From e788b293f3770c7d89bc2156658f4bde3aba1303 Mon Sep 17 00:00:00 2001
From: "dgrowley@gmail.com" <dgrowley@gmail.com>
Date: Fri, 9 Nov 2018 10:20:14 +1300
Subject: [PATCH v16 2/2] Delay locking of partitions during INSERT and UPDATE

During INSERT, even if we were inserting a single row into a partitioned
table, we would obtain a lock on every partition which was a direct or
an indirect partition of the insert target table.  This was done in order
to provide a consistent order to the locking of the partitions, which happens
to be the same order that partitions are locked during planning.  The
problem with locking all these partitions was that if a partitioned table
had many partitions and the INSERT inserted one, or just a few rows, the
overhead of the locking was significantly more than the inserting the actual
rows.

This commit changes the locking to only lock partitions the first time we
route a tuple to them, so if you insert one row, then only 1 leaf
partition will be locked, plus any sub-partitioned tables that we search
through before we find the correct home of the tuple.  This does mean that
the locking order of partitions during INSERT does become less well defined.
Previously operations such as CREATE INDEX and TRUNCATE when performed on
leaf partitions could defend against deadlocking with concurrent INSERT by
performing the operation in table oid order. However, to deadlock, such
DDL would have had to have been performed inside a transaction and not in
table oid order.  With this commit it's now possible to get deadlocks even
if the DDL is performed in table oid order.   If required such
transactions can defend against such deadlocks by performing a LOCK TABLE
on the partitioned table before performing the DDL.

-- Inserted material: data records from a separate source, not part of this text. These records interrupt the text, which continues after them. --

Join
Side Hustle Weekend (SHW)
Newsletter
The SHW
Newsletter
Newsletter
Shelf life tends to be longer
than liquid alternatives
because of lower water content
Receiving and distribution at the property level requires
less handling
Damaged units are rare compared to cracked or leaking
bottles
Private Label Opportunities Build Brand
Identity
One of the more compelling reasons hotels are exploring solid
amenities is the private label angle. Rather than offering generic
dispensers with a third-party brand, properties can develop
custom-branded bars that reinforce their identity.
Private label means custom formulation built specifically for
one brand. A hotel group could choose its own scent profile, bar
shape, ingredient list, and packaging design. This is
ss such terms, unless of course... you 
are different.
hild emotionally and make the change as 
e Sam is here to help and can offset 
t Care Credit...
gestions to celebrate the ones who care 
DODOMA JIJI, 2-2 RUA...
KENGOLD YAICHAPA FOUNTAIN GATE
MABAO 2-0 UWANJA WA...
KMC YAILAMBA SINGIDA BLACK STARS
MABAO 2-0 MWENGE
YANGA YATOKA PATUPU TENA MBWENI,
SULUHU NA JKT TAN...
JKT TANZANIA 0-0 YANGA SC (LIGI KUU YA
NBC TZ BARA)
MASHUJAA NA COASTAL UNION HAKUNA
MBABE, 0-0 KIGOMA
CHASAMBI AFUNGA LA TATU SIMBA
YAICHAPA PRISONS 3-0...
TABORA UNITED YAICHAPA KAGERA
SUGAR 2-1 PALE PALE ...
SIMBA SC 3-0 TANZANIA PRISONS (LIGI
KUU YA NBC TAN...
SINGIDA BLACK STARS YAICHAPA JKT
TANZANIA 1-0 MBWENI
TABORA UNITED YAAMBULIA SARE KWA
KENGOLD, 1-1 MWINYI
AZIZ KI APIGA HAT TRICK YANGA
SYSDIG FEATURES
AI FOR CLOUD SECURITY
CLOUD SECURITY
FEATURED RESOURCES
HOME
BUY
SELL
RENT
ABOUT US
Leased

Currently, only INSERTs are affected by this change as UPDATEs to a
partitioned table still obtain locks on all partitions either during
planning or during AcquireExecutorLocks, however, there are upcoming
patches which may change this too.
---
 src/backend/executor/execPartition.c | 14 ++------------
 1 file changed, 2 insertions(+), 12 deletions(-)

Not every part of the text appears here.